Individual has actionable defamation claim for published anecdotes that are verifiably false and capable of defamatory meaning
Law Reporter, May 2001
Weyrich v. New Republic, inc., 235 F.3d 617 (D.C. Cir. 2001).
The D.C. Circuit Court of Appeals held that an individual has an actionable defamation claim for anecdotes published as part of a magazine article that are verifiably false and capable of defamatory meaning. The court also held that a reporter's use of the term "paranoid" to describe the subject of the article in question was not defamatory because it was used in its popular, not clinical, sense.
Here, Weyrich brought a defamation action against a magazine for an article published about him. Plaintiff claimed the article identified him as having a mental illness and relied on false and misleading anecdotes to describe him. A trial court dismissed the action.
Reversing in part, the D.C. Circuit noted that, for a statement to be actionable under the First Amendment, it must at a minimum express or imply a verifiably false fact about an individual. A statement of opinion relating to matters of public concern that does not contain a provably false fact will receive full constitutional protection. To determine whether a statement expressed or implied a verifiably false fact, the court explained, the court must consider the statement in context. The article, while critical of plaintiff, uses the term "paranoia" in its popular, not clinical, sense, the court said. The article never claims to make a psychological pronouncement, nor would a reasonable reader understand it to do so, especially since the magazine is wellknown for its political commentary. Looking at such statements in isolation, the court found, a reasonable reader may interpret them to attribute a mental illness to plaintiff. However, placed in their proper context, they are not understood to mean that. Thus, plaintiffs claim that defendant attributed a mental illness to him is not actionable.
Analyzing the anecdotes in the article, the court noted that these are verifiable facts and are presented as the truth about plaintiff.

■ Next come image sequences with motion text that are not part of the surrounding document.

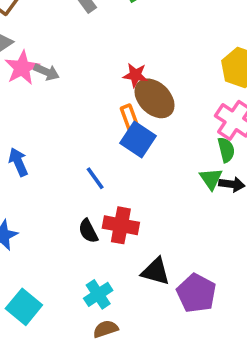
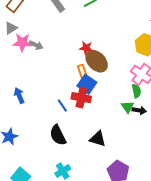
pink star: (22, 68) -> (22, 42), turned 30
red cross: (121, 225) -> (81, 98), moved
black semicircle: (88, 231) -> (58, 135), size x1.5
black triangle: (156, 271) -> (98, 139), moved

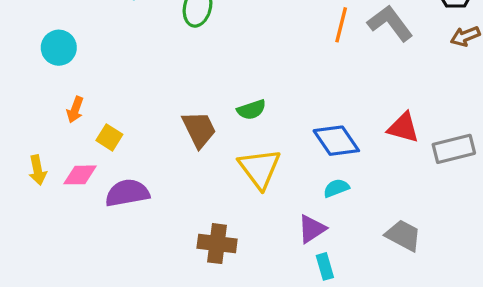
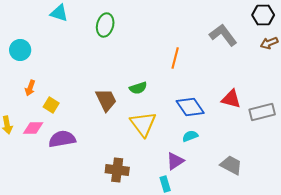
orange line: (341, 25) -> (175, 58), moved
cyan rectangle: (325, 266) -> (165, 184), moved

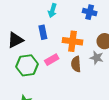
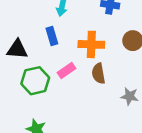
black triangle: (15, 40) -> (17, 49), turned 36
gray star: (97, 58) -> (130, 96), moved

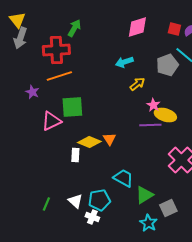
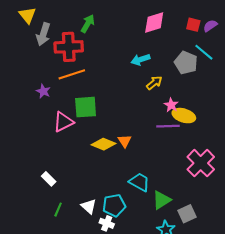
gray arrow: (20, 38) -> (43, 34), moved
gray pentagon: (167, 65) -> (186, 63), turned -30
white rectangle: (75, 155) -> (49, 179), moved, turned -48

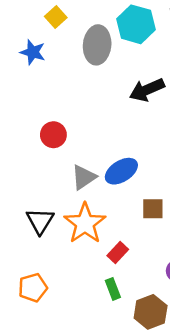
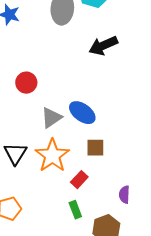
blue ellipse: (121, 171) -> (82, 113), turned 68
brown square: (153, 209) -> (95, 148), moved

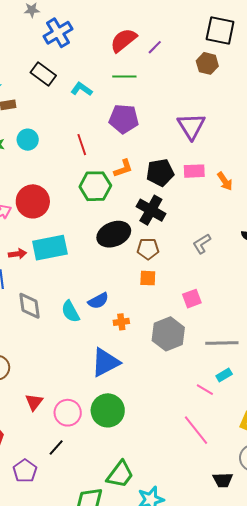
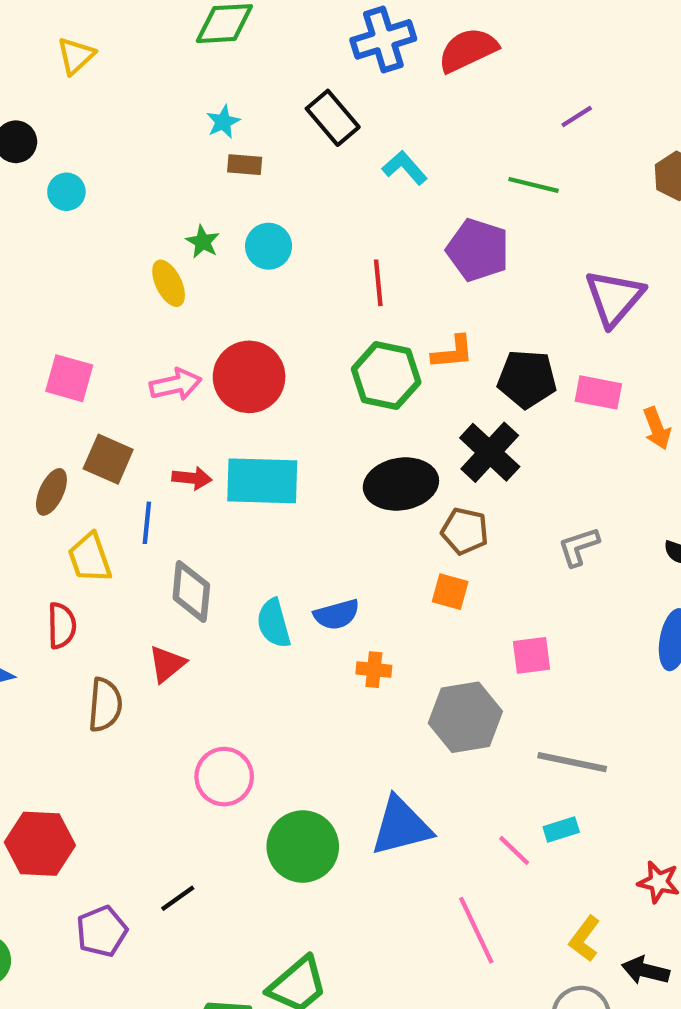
red semicircle: (124, 40) -> (468, 50), moved
green line: (124, 76) -> (534, 185), moved
blue triangle: (105, 362) -> (401, 826), moved
red triangle: (34, 402) -> (167, 664), moved
pink circle: (68, 413) -> (224, 777), moved

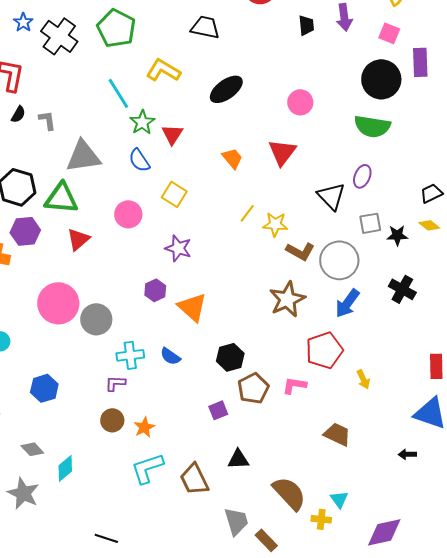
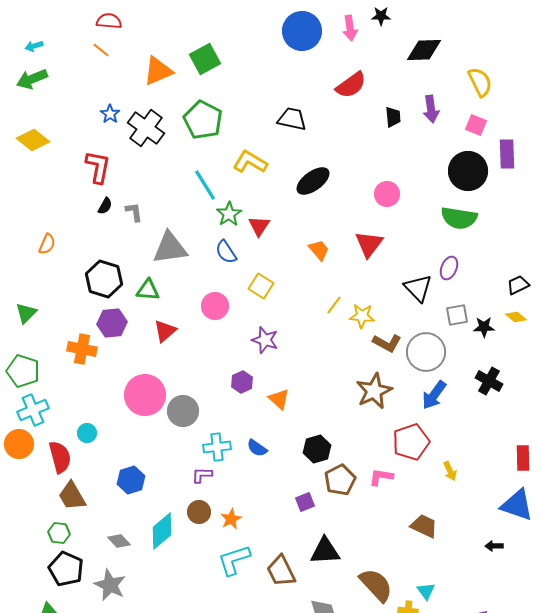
green triangle: (61, 198) -> (148, 290), size x0.7
orange triangle: (192, 307) -> (279, 399), size x0.7
black triangle: (238, 459) -> (325, 551), size x1.4
cyan diamond: (65, 468) -> (162, 531), moved, size x1.4

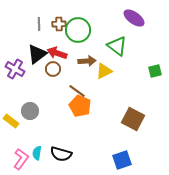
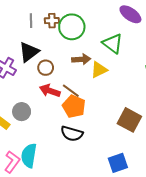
red arrow: (57, 53) -> (50, 91), moved
cyan semicircle: (37, 153) -> (29, 156), size x1.6
black semicircle: (61, 154) -> (72, 134), moved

The anecdotes are capable of defamatory meaning, the court explained, if they tend to injure plaintiff in his trade, profession, or community standing. The court found that some of the anecdotes may be defamatory if they were fabricated. As an example, the court cited one anecdote that made plaintiff appear highly irrational and unsound. There is no doubt, the court noted, that the article's repeated tale of plaintiffs volatile temper and apparent emotional instability could lead a reasonable reader to conclude that plaintiff is emotionally unstable and unfit for his profession.
Accordingly, the court remanded with instructions to the trial court to distinguish those anecdotes that are both verifiably false and capable of defamatory meaning from those that are not.
Plaintiff's Counsel Larry Klayman, Washington, D.C.